Mike Welch is a Director of Software Engineer at Verizon Media, leading the Yahoo Knowledge Graph engineering team. He has designed and built text understanding, classification, and knowledge graph platforms for over 10 years. Mike is a co-architect and top code contributor across the core of Yahoo’s Knowledge Graph infrastructure, building scalable systems ranging from high throughput backend graph processing to low latency online serving for user queries in web search. He is the primary inventor on numerous patents and has published his work in multiple conferences including WWW, WSDM, SIGIR, VLDB, and CIKM. Prior to joining Yahoo / Verizon Media, Mike received his Ph.D in Computer Science from UCLA in 2010.
2021 Talk: Serving a web scale Knowledge Graph
The Yahoo Knowledge Graph powers entity data for user experiences across multiple products at Verizon Media, from search to media to ads. Nodes in the knowledge graph correspond to real world entities: people, places, movies, sports teams, and so on. The edges represent semantic relationships between these entities. A comprehensive entity experience requires collecting a use-case specific subgraph around an entity node in the graph and combining it with dynamic and multimedia content.
A “knowledge panel” for a public company on a web search results page might include basic data like the company’s founders and number of employees, combined with a realtime stock quote and relevant images. Other use cases, like a finance-focused website, may prefer to include additional detailed information like the board members, other companies those board members represent, revenue numbers, top competitors, and more. Legacy serving systems typically pre-collected and exposed a static view of an entity, which limited the ability for clients to traverse the graph or adapt the user experience for different contexts without offline preprocessing. They also required clients to implement a more complex series of requests to fetch partial data, extract dependencies, and query additional services to stitch together their full experience.

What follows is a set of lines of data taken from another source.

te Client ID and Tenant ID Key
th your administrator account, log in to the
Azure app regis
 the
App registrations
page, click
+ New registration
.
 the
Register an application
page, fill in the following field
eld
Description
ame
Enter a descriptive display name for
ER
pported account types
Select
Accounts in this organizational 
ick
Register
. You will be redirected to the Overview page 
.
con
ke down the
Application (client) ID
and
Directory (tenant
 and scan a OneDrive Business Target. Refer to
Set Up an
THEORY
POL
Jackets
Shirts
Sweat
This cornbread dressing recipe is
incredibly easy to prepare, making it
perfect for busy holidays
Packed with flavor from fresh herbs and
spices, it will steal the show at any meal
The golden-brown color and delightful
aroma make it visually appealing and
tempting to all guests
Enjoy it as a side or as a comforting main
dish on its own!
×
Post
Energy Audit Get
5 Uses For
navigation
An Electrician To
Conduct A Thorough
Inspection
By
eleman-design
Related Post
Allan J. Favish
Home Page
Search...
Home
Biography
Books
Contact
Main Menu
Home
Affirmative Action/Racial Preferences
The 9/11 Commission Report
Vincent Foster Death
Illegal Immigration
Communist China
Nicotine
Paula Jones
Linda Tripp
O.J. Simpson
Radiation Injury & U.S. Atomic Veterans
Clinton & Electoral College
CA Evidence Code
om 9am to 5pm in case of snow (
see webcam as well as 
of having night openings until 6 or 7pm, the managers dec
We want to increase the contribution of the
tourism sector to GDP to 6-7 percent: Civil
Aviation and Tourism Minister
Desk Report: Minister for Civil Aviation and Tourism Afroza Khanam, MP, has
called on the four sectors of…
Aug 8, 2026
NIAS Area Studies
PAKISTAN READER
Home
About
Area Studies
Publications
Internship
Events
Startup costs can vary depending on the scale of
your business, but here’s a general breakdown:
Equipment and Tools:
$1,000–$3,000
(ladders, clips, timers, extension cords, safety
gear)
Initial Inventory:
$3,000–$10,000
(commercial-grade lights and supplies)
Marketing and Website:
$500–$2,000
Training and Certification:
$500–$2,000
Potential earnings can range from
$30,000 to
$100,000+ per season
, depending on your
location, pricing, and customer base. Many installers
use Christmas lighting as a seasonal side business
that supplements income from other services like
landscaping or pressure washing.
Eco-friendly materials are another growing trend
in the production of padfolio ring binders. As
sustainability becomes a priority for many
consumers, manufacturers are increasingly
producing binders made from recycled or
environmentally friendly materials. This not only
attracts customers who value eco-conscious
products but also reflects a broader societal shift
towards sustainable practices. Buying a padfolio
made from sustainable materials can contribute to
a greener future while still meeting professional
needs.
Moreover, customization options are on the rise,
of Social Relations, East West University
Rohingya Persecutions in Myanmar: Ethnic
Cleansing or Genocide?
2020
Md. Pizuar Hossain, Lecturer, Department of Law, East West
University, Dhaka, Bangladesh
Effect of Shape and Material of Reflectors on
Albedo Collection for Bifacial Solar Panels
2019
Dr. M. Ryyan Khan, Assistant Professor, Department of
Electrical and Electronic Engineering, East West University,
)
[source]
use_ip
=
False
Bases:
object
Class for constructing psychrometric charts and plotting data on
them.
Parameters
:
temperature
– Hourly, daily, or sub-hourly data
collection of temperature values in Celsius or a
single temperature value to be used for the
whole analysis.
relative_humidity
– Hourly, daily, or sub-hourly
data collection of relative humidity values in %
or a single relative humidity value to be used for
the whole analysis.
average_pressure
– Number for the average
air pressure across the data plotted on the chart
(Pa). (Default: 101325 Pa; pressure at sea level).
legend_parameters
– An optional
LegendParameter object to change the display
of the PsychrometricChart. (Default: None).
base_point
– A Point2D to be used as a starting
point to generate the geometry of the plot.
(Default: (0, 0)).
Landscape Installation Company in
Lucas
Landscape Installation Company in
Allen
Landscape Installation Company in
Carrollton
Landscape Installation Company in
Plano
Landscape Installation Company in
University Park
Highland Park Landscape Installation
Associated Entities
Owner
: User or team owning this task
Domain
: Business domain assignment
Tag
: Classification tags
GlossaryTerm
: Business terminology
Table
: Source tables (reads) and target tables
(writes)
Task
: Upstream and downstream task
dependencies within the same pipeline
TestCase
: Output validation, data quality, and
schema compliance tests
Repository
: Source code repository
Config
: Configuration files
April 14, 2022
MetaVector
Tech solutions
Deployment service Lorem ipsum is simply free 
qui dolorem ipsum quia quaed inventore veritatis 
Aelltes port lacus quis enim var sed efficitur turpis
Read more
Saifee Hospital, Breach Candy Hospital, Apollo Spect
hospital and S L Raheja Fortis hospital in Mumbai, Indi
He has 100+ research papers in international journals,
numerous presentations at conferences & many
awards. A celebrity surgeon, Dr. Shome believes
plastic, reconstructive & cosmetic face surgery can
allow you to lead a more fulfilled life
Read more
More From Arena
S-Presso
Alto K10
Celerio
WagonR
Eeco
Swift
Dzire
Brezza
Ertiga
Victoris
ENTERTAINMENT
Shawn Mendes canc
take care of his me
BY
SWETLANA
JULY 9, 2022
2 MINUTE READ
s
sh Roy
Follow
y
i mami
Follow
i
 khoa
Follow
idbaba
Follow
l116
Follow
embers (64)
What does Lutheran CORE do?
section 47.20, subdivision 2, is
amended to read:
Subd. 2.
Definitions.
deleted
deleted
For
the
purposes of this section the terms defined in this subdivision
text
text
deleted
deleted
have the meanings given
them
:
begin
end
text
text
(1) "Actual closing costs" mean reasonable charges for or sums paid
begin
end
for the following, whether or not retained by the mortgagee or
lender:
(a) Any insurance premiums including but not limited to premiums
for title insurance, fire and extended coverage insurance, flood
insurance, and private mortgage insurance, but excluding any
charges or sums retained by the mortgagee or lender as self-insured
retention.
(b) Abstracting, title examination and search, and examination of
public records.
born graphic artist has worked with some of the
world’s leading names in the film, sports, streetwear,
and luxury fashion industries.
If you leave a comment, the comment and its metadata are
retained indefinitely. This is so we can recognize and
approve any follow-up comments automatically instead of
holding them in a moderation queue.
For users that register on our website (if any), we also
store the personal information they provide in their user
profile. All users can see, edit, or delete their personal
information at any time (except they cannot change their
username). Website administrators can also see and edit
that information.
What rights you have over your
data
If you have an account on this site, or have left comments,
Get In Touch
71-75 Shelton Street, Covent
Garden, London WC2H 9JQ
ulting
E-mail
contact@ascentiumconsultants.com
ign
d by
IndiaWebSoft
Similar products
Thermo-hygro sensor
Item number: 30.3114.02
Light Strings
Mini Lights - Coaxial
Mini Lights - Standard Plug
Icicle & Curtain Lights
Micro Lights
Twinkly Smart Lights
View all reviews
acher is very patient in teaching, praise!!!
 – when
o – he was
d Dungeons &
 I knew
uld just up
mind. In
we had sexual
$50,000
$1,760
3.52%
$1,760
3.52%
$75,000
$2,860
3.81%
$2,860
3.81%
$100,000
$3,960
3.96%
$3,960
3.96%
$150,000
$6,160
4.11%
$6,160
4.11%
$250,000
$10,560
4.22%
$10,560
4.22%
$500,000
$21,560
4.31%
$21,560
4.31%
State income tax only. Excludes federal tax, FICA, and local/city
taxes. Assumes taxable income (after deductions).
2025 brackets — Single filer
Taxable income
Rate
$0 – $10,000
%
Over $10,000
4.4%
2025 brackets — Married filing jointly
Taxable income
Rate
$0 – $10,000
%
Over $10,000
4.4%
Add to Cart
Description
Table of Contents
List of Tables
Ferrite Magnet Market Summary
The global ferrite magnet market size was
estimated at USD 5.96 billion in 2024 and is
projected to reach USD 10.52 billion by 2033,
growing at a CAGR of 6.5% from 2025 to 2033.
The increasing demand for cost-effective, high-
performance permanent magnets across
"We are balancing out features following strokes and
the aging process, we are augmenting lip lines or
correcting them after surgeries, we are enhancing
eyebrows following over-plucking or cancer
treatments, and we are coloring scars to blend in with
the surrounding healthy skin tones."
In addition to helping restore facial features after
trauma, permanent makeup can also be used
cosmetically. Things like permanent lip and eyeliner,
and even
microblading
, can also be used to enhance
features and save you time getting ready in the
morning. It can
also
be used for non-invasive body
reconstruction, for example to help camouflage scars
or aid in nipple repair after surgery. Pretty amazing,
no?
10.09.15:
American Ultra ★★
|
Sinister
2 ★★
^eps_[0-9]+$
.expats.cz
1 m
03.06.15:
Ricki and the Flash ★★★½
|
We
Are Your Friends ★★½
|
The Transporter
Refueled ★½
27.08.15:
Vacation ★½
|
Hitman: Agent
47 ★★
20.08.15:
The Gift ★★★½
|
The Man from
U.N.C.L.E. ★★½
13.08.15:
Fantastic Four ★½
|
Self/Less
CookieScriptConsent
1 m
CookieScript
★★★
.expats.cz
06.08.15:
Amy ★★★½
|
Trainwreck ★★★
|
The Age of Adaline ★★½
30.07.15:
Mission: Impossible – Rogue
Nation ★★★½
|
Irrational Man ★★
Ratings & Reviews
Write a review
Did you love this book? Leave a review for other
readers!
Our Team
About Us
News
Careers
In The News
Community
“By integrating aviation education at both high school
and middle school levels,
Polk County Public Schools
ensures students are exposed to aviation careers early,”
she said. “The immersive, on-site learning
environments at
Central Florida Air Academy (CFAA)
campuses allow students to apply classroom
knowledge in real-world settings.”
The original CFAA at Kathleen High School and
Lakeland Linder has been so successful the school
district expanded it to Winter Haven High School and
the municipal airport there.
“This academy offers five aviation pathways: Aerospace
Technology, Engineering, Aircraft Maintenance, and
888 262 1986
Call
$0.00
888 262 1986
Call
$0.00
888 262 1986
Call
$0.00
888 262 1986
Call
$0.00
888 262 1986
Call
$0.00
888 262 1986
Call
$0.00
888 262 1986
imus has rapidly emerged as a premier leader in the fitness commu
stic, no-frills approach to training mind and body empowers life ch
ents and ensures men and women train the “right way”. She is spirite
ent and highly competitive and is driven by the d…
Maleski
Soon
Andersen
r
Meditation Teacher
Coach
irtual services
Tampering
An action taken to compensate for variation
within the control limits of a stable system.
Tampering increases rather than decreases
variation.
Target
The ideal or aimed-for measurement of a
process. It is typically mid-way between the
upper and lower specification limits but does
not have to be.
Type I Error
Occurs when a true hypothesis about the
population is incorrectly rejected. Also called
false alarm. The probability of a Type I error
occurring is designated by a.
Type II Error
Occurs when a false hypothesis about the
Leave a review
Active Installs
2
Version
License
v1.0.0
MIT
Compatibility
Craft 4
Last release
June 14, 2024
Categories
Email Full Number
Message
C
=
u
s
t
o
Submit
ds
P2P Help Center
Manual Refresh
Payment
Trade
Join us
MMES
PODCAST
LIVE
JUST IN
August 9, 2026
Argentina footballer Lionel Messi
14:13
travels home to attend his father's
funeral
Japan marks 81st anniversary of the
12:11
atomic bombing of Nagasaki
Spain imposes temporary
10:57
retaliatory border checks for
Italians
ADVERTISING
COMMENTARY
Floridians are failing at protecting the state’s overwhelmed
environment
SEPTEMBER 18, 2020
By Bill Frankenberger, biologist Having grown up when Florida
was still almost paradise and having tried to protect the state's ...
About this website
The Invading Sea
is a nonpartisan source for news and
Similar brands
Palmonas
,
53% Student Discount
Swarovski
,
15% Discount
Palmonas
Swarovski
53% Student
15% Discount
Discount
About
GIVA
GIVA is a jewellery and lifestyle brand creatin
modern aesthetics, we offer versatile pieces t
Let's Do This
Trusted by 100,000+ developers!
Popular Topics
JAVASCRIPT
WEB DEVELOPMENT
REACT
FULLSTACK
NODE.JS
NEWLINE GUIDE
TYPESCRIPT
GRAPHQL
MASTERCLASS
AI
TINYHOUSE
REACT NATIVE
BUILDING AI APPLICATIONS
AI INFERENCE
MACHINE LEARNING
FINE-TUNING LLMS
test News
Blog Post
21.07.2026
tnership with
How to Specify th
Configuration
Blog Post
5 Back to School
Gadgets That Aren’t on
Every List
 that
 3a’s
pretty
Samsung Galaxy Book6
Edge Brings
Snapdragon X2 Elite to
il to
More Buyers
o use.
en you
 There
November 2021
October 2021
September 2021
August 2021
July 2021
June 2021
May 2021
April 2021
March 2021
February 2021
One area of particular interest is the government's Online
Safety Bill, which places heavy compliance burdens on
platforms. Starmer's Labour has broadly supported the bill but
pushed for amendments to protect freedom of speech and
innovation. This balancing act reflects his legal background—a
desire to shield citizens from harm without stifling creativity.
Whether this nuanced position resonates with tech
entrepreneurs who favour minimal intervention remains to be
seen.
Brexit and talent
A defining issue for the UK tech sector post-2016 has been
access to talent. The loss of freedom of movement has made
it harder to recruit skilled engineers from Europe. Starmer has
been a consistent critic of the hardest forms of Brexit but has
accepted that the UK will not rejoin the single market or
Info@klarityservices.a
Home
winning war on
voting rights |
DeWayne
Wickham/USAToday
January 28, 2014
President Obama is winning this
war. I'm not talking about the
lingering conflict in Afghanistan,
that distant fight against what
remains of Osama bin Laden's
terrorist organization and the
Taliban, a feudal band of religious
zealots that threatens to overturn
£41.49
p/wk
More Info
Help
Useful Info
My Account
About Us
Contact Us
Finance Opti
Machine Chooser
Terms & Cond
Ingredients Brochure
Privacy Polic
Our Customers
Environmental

In this talk we will take you through our experience moving away from serving these static subgraph views with independent services and client side processing. We will describe how we addressed the shortcomings of such a system and built a federated, realtime, web-scale graph querying framework with GraphQL on top of Amazon Neptune, Vespa, and third party APIs. Our unified graph approach has enabled customer teams to experiment, rapidly iterate over their designs, and easily power rich experiences by bringing together all the relevant data under a single request.